(Collected data)
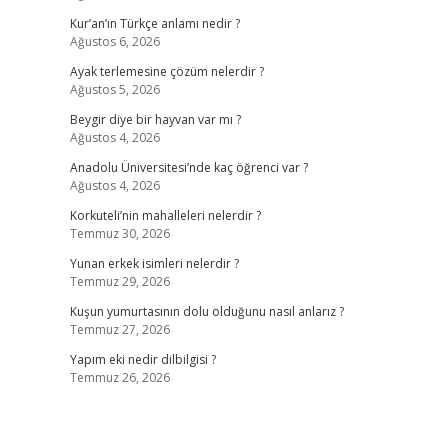
Kur’an’ın Türkçe anlamı nedir ?
Ağustos 6, 2026
Ayak terlemesine çözüm nelerdir ?
Ağustos 5, 2026
Beygir diye bir hayvan var mı ?
Ağustos 4, 2026
Anadolu Üniversitesi’nde kaç öğrenci var ?
Ağustos 4, 2026
Korkuteli’nin mahalleleri nelerdir ?
Temmuz 30, 2026
Yunan erkek isimleri nelerdir ?
Temmuz 29, 2026
Kuşun yumurtasının dolu olduğunu nasıl anlarız ?
Temmuz 27, 2026
Yapım eki nedir dilbilgisi ?
Temmuz 26, 2026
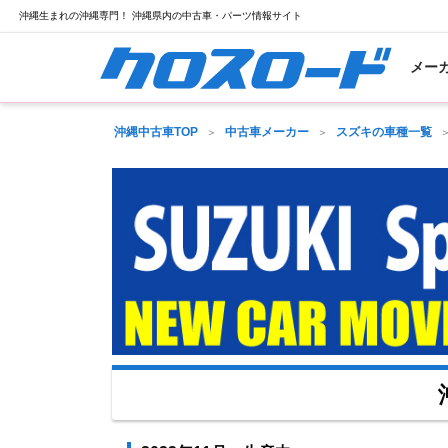
沖縄生まれの沖縄専門！ 沖縄県内の中古車・パーツ情報サイト
メー
沖縄中古車TOP
中古車メーカー
スズキの車種一覧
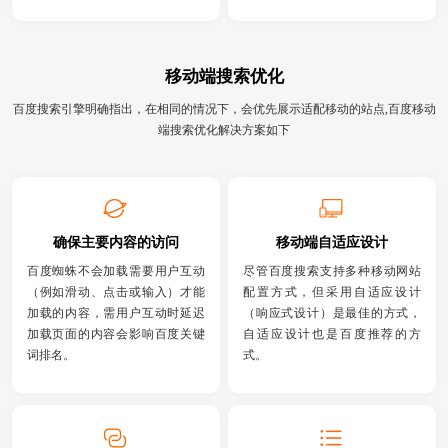
移动端搜索优化
百度搜索引擎明确指出，在相同的情况下，会优先展示适配移动的站点,百度移动
端搜索优化解决方案如下
确保主要内容的访问
移动端自适应设计
百度蜘蛛不会加载需要用户互动
尽管百度搜索支持多种移动网站
（例如滑动、点击或输入）才能
配置方式，但采用自适应设计
加载的内容，需用户互动时延迟
（响应式设计）是最佳的方式，
加载页面的内容会影响百度关键
自适应设计也是百度推荐的方
词排名。
式。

• [Task item]
Reproduce each entry exactly as written, but leave out the images.

• [Problem solution]
Kur’an’ın Türkçe anlamı nedir ?
Ağustos 6, 2026
Ayak terlemesine çözüm nelerdir ?
Ağustos 5, 2026
Beygir diye bir hayvan var mı ?
Ağustos 4, 2026
Anadolu Üniversitesi’nde kaç öğrenci var ?
Ağustos 4, 2026
Korkuteli’nin mahalleleri nelerdir ?
Temmuz 30, 2026
Yunan erkek isimleri nelerdir ?
Temmuz 29, 2026
Kuşun yumurtasının dolu olduğunu nasıl anlarız ?
Temmuz 27, 2026
Yapım eki nedir dilbilgisi ?
Temmuz 26, 2026
沖縄生まれの沖縄専門！ 沖縄県内の中古車・パーツ情報サイト
メー
沖縄中古車TOP
中古車メーカー
スズキの車種一覧
移动端搜索优化
百度搜索引擎明确指出，在相同的情况下，会优先展示适配移动的站点,百度移动
端搜索优化解决方案如下
确保主要内容的访问
移动端自适应设计
百度蜘蛛不会加载需要用户互动
尽管百度搜索支持多种移动网站
（例如滑动、点击或输入）才能
配置方式，但采用自适应设计
加载的内容，需用户互动时延迟
（响应式设计）是最佳的方式，
加载页面的内容会影响百度关键
自适应设计也是百度推荐的方
词排名。
式。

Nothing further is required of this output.